Saved entries

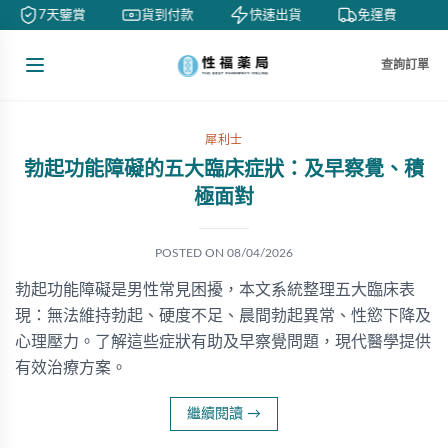
7天鑒賞
貨到付款
快速出貨
免運費
查詢訂單
犀利士
勃起功能障礙的五大臨床症狀：及早察覺、積
極面對
POSTED ON
08/04/2026
勃起功能障礙是男性常見困擾，本文系統整理五大臨床表
現：無法維持勃起、硬度不足、晨間勃起異常、性慾下降及
心理壓力。了解這些症狀有助及早察覺問題，現代醫學提供
有效治療方案。
繼續閱讀
→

What is required: The records above must be output exactly, except for their pictures.

Exercise solution:
7天鑒賞
貨到付款
快速出貨
免運費
查詢訂單
犀利士
勃起功能障礙的五大臨床症狀：及早察覺、積
極面對
POSTED ON
08/04/2026
勃起功能障礙是男性常見困擾，本文系統整理五大臨床表
現：無法維持勃起、硬度不足、晨間勃起異常、性慾下降及
心理壓力。了解這些症狀有助及早察覺問題，現代醫學提供
有效治療方案。
繼續閱讀
→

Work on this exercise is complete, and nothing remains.